“Latino Achievement in Chicago’s Selective Enrollment High Schools” – Olga B. Delgado-Cano
Author: Olga B. Delgado-Cano
Department: UIC Institute for Policy and Civic Engagement
Faculty: Mitzi Ramos, Ph. D. / LARES
The Chicago Public School system is composed of four major types of schools: neighborhood, charter, magnet, and selective enrollment. There are eleven Selective Enrollment High Schools (SEHS) in Chicago and to gain admission, students must go through a four-tier system where seats are allocated based on academic performance and socioeconomic variables.
This two-part study not only examines the academic literature spanning from 2003 to 2018 to determine the impact of Chicago’s SEHS on Latino recruitment, retention, and graduation rates, but it also provides a case study of three predominant Latino Chicago SEHS (John Hancock College Prep, Lane Technical High School and Whitney Young Magnet High School) to assess the validity of the academic literature. Literature review findings revealed that Latino students are disadvantaged when it comes to SEHS recruitment, retention, and graduation rates. Even though the most qualified Latino students are gaining admission into SEHS, the resources to ensure their success are lacking. Case study findings confirm what is being noted in the literature. Although Latinos are represented in Chicago’s SEHS, not enough is being done to ensure that they have equal access to these types of schools and that they are provided with the academic skills needed to succeed in higher education.

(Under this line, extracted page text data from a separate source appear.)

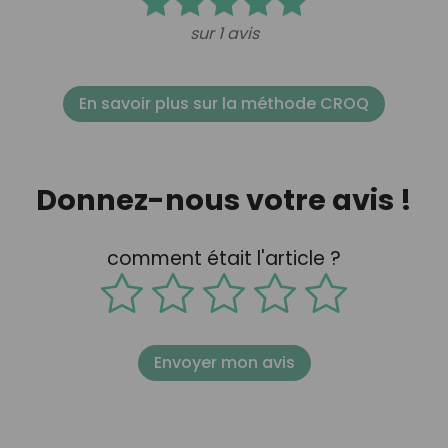
sur 1 avis
En savoir plus sur la méthode CROQ
Donnez-nous votre avis !
comment était l'article ?
Envoyer mon avis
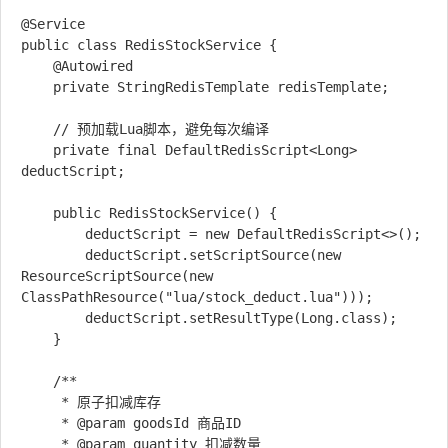
@Service

public class RedisStockService {

    @Autowired

    private StringRedisTemplate redisTemplate;

    // 预加载Lua脚本，避免每次编译

    private final DefaultRedisScript<Long> 
deductScript;

    public RedisStockService() {

        deductScript = new DefaultRedisScript<>();

        deductScript.setScriptSource(new 
ResourceScriptSource(new 
ClassPathResource("lua/stock_deduct.lua")));

        deductScript.setResultType(Long.class);

    }

    /**

     * 原子扣减库存

     * @param goodsId 商品ID

     * @param quantity 扣减数量
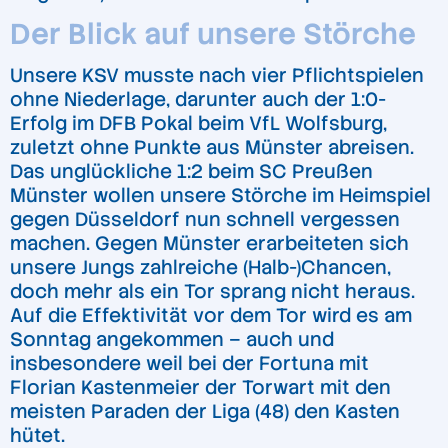
Der Blick auf unsere Störche
Unsere KSV musste nach vier Pflichtspielen
ohne Niederlage, darunter auch der 1:0-
Erfolg im DFB Pokal beim VfL Wolfsburg,
zuletzt ohne Punkte aus Münster abreisen.
Das unglückliche 1:2 beim SC Preußen
Münster wollen unsere Störche im Heimspiel
gegen Düsseldorf nun schnell vergessen
machen. Gegen Münster erarbeiteten sich
unsere Jungs zahlreiche (Halb-)Chancen,
doch mehr als ein Tor sprang nicht heraus.
Auf die Effektivität vor dem Tor wird es am
Sonntag angekommen – auch und
insbesondere weil bei der Fortuna mit
Florian Kastenmeier der Torwart mit den
meisten Paraden der Liga (48) den Kasten
hütet.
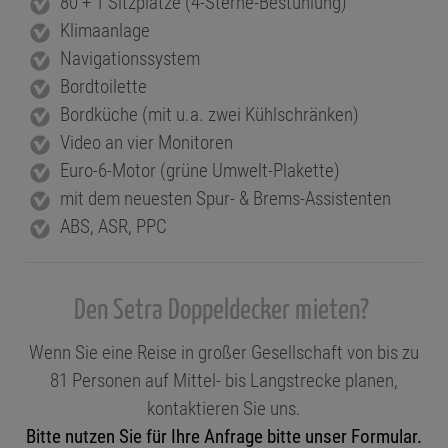
80 + 1 Sitzplätze (4-Sterne-Bestuhlung)
Klimaanlage
Navigationssystem
Bordtoilette
Bordküche (mit u.a. zwei Kühlschränken)
Video an vier Monitoren
Euro-6-Motor (grüne Umwelt-Plakette)
mit dem neuesten Spur- & Brems-Assistenten
ABS, ASR, PPC
Den Setra Doppeldecker mieten?
Wenn Sie eine Reise in großer Gesellschaft von bis zu
81 Personen auf Mittel- bis Langstrecke planen,
kontaktieren Sie uns.
Bitte nutzen Sie für Ihre Anfrage bitte unser Formular.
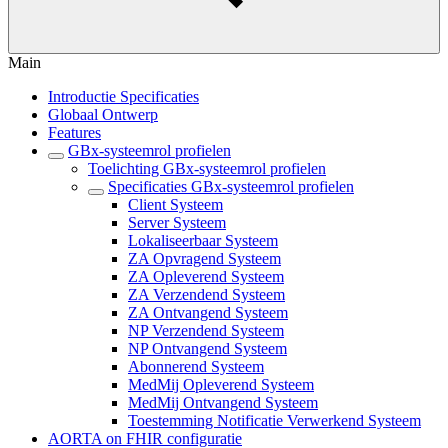
Main
Introductie Specificaties
Globaal Ontwerp
Features
GBx-systeemrol profielen
Toelichting GBx-systeemrol profielen
Specificaties GBx-systeemrol profielen
Client Systeem
Server Systeem
Lokaliseerbaar Systeem
ZA Opvragend Systeem
ZA Opleverend Systeem
ZA Verzendend Systeem
ZA Ontvangend Systeem
NP Verzendend Systeem
NP Ontvangend Systeem
Abonnerend Systeem
MedMij Opleverend Systeem
MedMij Ontvangend Systeem
Toestemming Notificatie Verwerkend Systeem
AORTA on FHIR configuratie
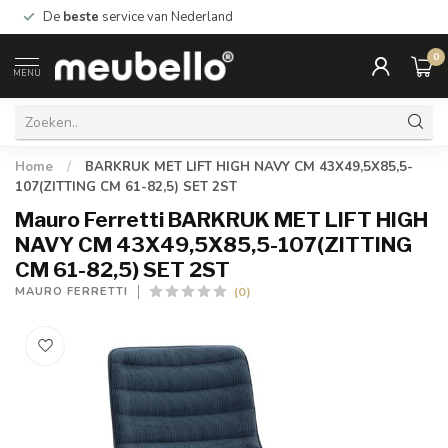
De
beste
service van Nederland
0
MENU
Home
/
BARKRUK MET LIFT HIGH NAVY CM 43X49,5X85,5-
107(ZITTING CM 61-82,5) SET 2ST
Mauro Ferretti BARKRUK MET LIFT HIGH
NAVY CM 43X49,5X85,5-107(ZITTING
CM 61-82,5) SET 2ST
(0)
MAURO FERRETTI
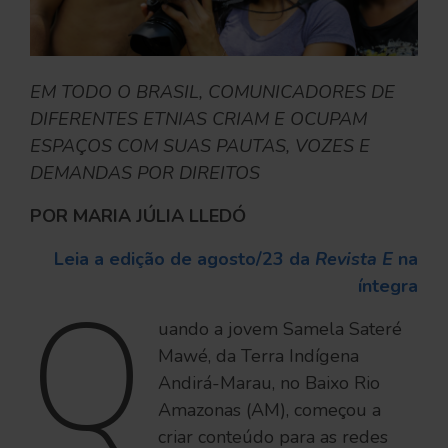
EM TODO O BRASIL, COMUNICADORES DE
DIFERENTES ETNIAS CRIAM E OCUPAM
ESPAÇOS COM SUAS PAUTAS, VOZES E
DEMANDAS POR DIREITOS
POR MARIA JÚLIA LLEDÓ
Leia a edição de agosto/23 da
Revista E
na
íntegra
Q
uando a jovem Samela Sateré
Mawé, da Terra Indígena
Andirá-Marau, no Baixo Rio
Amazonas (AM), começou a
criar conteúdo para as redes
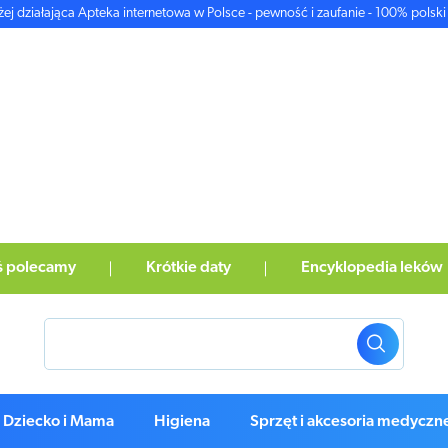
żej działająca Apteka internetowa w Polsce - pewność i zaufanie - 100% polski 
ś polecamy
Krótkie daty
Encyklopedia leków
Dziecko i Mama
Higiena
Sprzęt i akcesoria medyczn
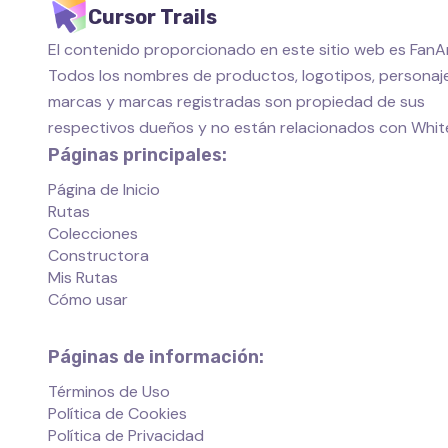
Cursor Trails
El contenido proporcionado en este sitio web es FanAr
Todos los nombres de productos, logotipos, personaje
marcas y marcas registradas son propiedad de sus
respectivos dueños y no están relacionados con Whi
Páginas principales:
Página de Inicio
Rutas
Colecciones
Constructora
Mis Rutas
Cómo usar
Páginas de información:
Términos de Uso
Política de Cookies
Política de Privacidad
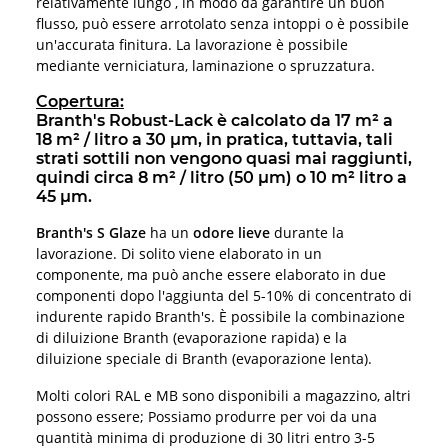
relativamente lungo , in modo da garantire un buon
flusso, può essere arrotolato senza intoppi o è possibile
un'accurata finitura. La lavorazione è possibile
mediante verniciatura, laminazione o spruzzatura.
Copertura:
Branth's Robust-Lack è calcolato da 17 m² a
18 m² / litro a 30 µm, in pratica, tuttavia, tali
strati sottili non vengono quasi mai raggiunti,
quindi circa 8 m² / litro (50 µm) o 10 m² litro a
45 µm.
Branth's S Glaze
ha un
odore lieve
durante la
lavorazione. Di solito viene elaborato in un
componente, ma può anche essere elaborato in due
componenti dopo l'aggiunta del 5-10% di concentrato di
indurente rapido Branth's. È possibile la combinazione
di diluizione Branth (evaporazione rapida) e la
diluizione speciale di Branth (evaporazione lenta).
Molti colori RAL e MB sono disponibili a magazzino, altri
possono essere; Possiamo produrre per voi da una
quantità minima di produzione di 30 litri entro 3-5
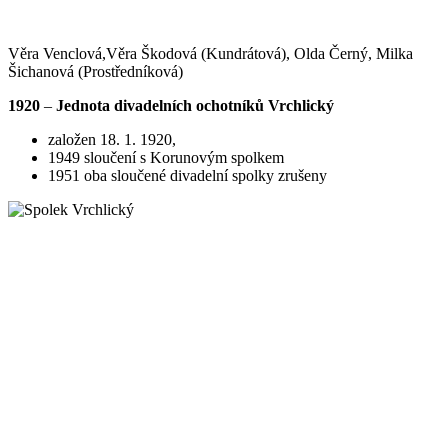
Věra Venclová,Věra Škodová (Kundrátová), Olda Černý, Milka
Šichanová (Prostředníková)
1920
–
Jednota divadelních ochotníků Vrchlický
založen 18. 1. 1920,
1949 sloučení s Korunovým spolkem
1951 oba sloučené divadelní spolky zrušeny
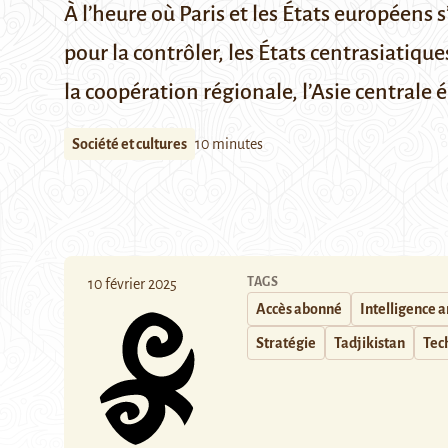
À l’heure où Paris et les États européens s
pour la contrôler, les États centrasiatiq
la coopération régionale, l’Asie centrale é
Société et cultures
10 minutes
TAGS
10 février 2025
Accès abonné
Intelligence ar
Stratégie
Tadjikistan
Tec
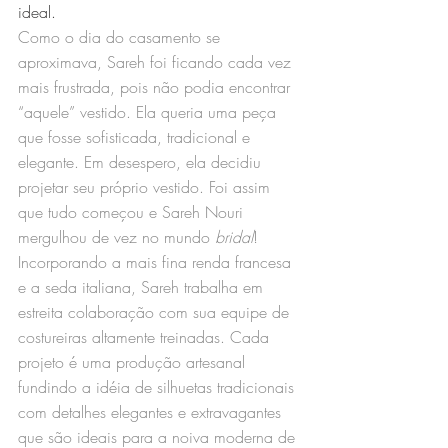
ideal.
Como o dia do casamento se 
aproximava, Sareh foi ficando cada vez 
mais frustrada, pois não podia encontrar 
“aquele” vestido. Ela queria uma peça 
que fosse sofisticada, tradicional e 
elegante. Em desespero, ela decidiu 
projetar seu próprio vestido. Foi assim 
que tudo começou e Sareh Nouri 
mergulhou de vez no mundo 
bridal
!
Incorporando a mais fina renda francesa 
e a seda italiana, Sareh trabalha em 
estreita colaboração com sua equipe de 
costureiras altamente treinadas. Cada 
projeto é uma produção artesanal 
fundindo a idéia de silhuetas tradicionais 
com detalhes elegantes e extravagantes 
que são ideais para a noiva moderna de 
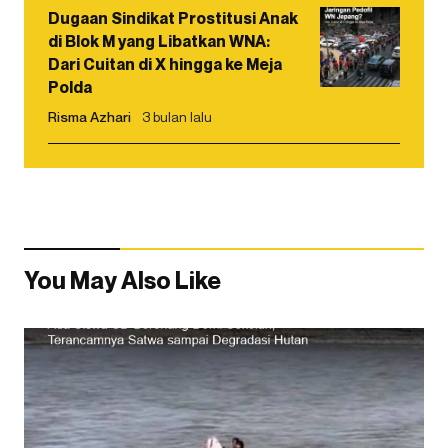
Dugaan Sindikat Prostitusi Anak
di Blok M yang Libatkan WNA:
Dari Cuitan di X hingga ke Meja
Polda
Risma Azhari
3 bulan lalu
You May Also Like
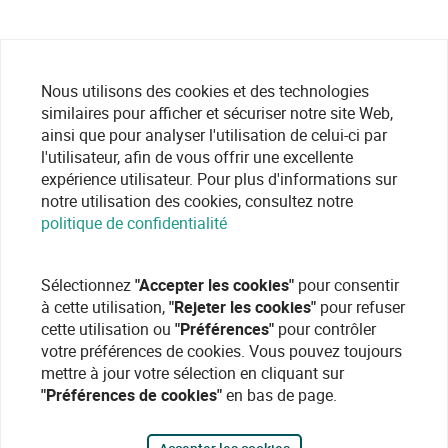
Nous utilisons des cookies et des technologies
similaires pour afficher et sécuriser notre site Web,
ainsi que pour analyser l'utilisation de celui-ci par
l'utilisateur, afin de vous offrir une excellente
expérience utilisateur. Pour plus d'informations sur
notre utilisation des cookies, consultez notre
politique de confidentialité
Sélectionnez
"Accepter les cookies"
pour consentir
à cette utilisation,
"Rejeter les cookies"
pour refuser
cette utilisation ou
"Préférences"
pour contrôler
votre préférences de cookies. Vous pouvez toujours
mettre à jour votre sélection en cliquant sur
"Préférences de cookies"
en bas de page.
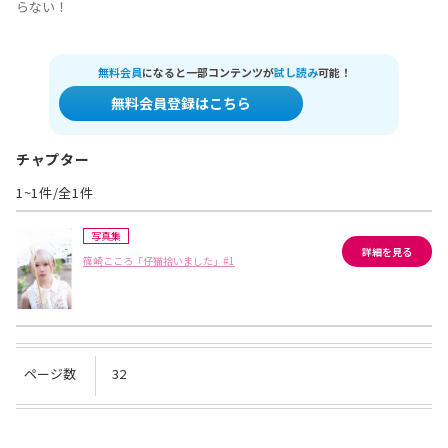
らない！
無料会員
になると一部コンテンツが
試し読み
可能！
無料会員登録はこちら
チャプター
1~1件/全1件
写真集
詳細を見る
篠崎こころ「仔猫拾いました」#1
ページ数
32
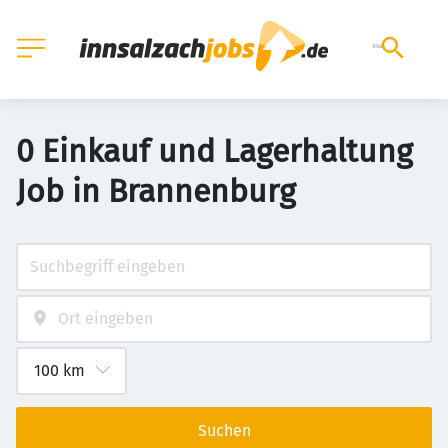
0 Einkauf und Lagerhaltung
Job in Brannenburg
Suchen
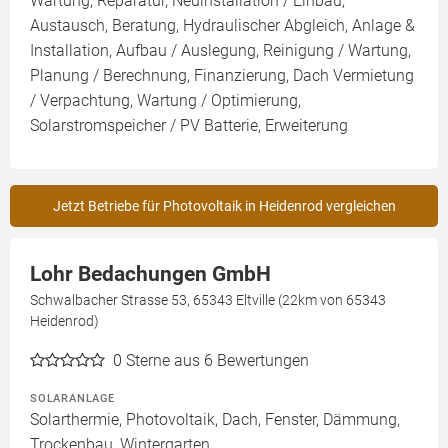
Wartung, Reparatur, Neuinstallation / Einbau,
Austausch, Beratung, Hydraulischer Abgleich, Anlage &
Installation, Aufbau / Auslegung, Reinigung / Wartung,
Planung / Berechnung, Finanzierung, Dach Vermietung
/ Verpachtung, Wartung / Optimierung,
Solarstromspeicher / PV Batterie, Erweiterung
Jetzt Betriebe für Photovoltaik in Heidenrod vergleichen
Lohr Bedachungen GmbH
Schwalbacher Strasse 53, 65343 Eltville (22km von 65343
Heidenrod)
0
Sterne aus 6 Bewertungen
SOLARANLAGE
Solarthermie, Photovoltaik, Dach, Fenster, Dämmung,
Trockenbau, Wintergarten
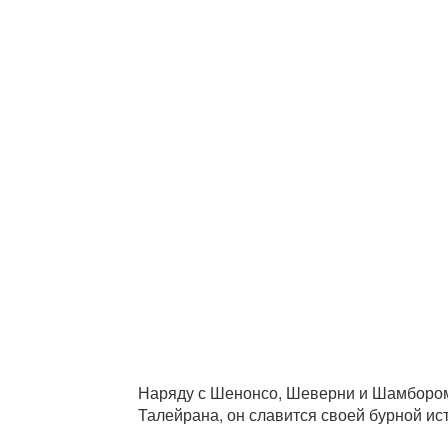
Наряду с Шенонсо, Шеверни и Шамбором
Талейрана, он славится своей бурной ист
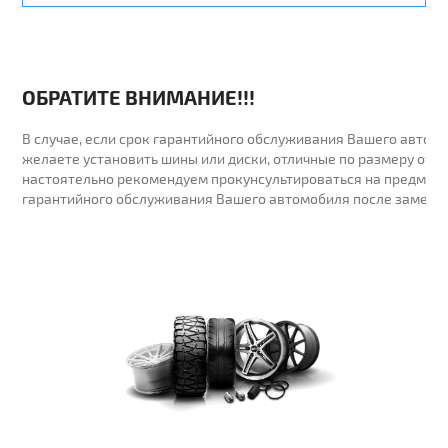
ОБРАТИТЕ ВНИМАНИЕ!!!
В случае, если срок гарантийного обслуживания Вашего автомо
желаете установить шины или диски, отличные по размеру от у
настоятельно рекомендуем прокунсультироваться на предмет 
гарантийного обслуживания Вашего автомобиля после замены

While some SEHS preparing students academically, this is not the case for SEHS that have high rates of Latino students. To ensure education equality, the admission process needs to be reevaluated as Latino parents are often unaware of SEHS and, if they are aware of these schools, the application process tends to lead to confusion. When it comes to retention, even though SEHS outperform district averages, greater academic support services are needed in SEHS with high Latino student bodies as this population tends to have lower college preparedness rates and first year college retention rates.